‘Earth at risk of tipping into hellish hothouse conditions’
NEW YORK. — The world is at risk of entering “hothouse” conditions where global average temperatures will be four to five degrees Celcius higher even if emissions reduction targets under a global climate deal are met, according to a new report by top international scientists.
The new study was published in the US Proceedings of the National Academy of Sciences (PNAS) on Monday.
It said it is likely that if a critical threshold is crossed, several tipping points will lead to abrupt change.

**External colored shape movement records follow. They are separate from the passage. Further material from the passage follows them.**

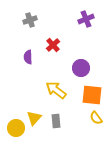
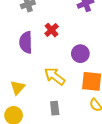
purple semicircle: (28, 57) -> (26, 42), size x1.5
yellow triangle: (34, 118) -> (18, 88), moved

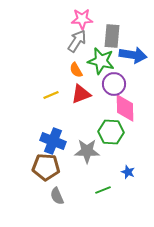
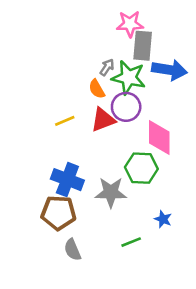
pink star: (82, 19) -> (130, 24), moved
gray arrow: (77, 41) -> (107, 67), moved, size x0.6
purple circle: (114, 84) -> (126, 107), moved

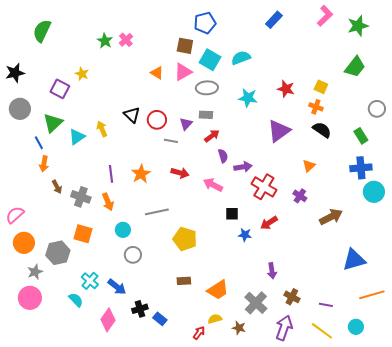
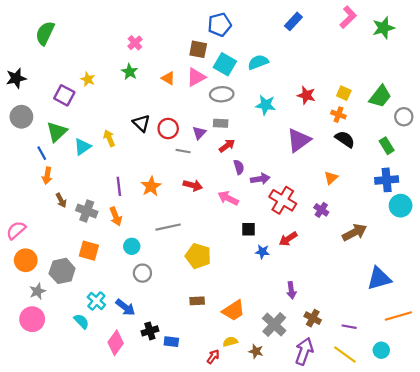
green star: (105, 41) -> (130, 72), moved
green trapezoid: (355, 67) -> (380, 96), moved
blue rectangle: (160, 319) -> (171, 342), turned -32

Such processes include permafrost thaw; the loss of methane hydrates from the ocean floor; weaker land and ocean carbon sinks; the loss of Arctic summer sea ice and the reduction of Antarctic sea ice and polar ice sheets, said the report.
“These tipping elements can potentially act like a row of dominoes. Once one is pushed over, it pushes Earth towards another,” said Johan Rockstrom, co-author of the report and executive director of the Stockholm Resilience Centre.
“It may be very difficult or impossible to stop the whole row of dominoes from tumbling over. Places on Earth will become uninhabitable if ‘Hothouse Earth’ becomes the reality,” he added.
Some experts said uncontrolled warming is still uncertain, but not implausible [Reuters]
Scientists from the Stockholm Resilience Centre, the University of Copenhagen, Australian National University and the Potsdam Institute for Climate Impact Research worked on the study.
They said that “Hothouse Earth” is likely to be dangerous to many and uncontrollable.
Rivers would flood, storms would wreak havoc on coastal communities and coral reefs would be eliminated - all by century’s end or even earlier.
Global average temperatures would exceed those of any interglacial period — meaning warmer eras that come in between Ice Ages — of the past 1.2m years. Melting polar ice caps would lead to dramatically higher sea levels, flooding coastal land that is home to hundreds of millions of people.
A 2015 Paris climate agreement aimed to keep global warming below 2 degrees Celcius, compared with pre-industrial levels. But according to the report, the risk of tipping cascades could be significant at a 2C temperature rise — and could increase sharply beyond that point.
“This cascade of events may tip the entire Earth system into a new mode of operation,” warned co-author Hans Joachim Schellnhuber, Director of the Potsdam Institute for Climate Impact Research.
The “carrying capacity” of a 4C or 5C degree world, he has said previously, could drop to a billion people. — Al Jazeera.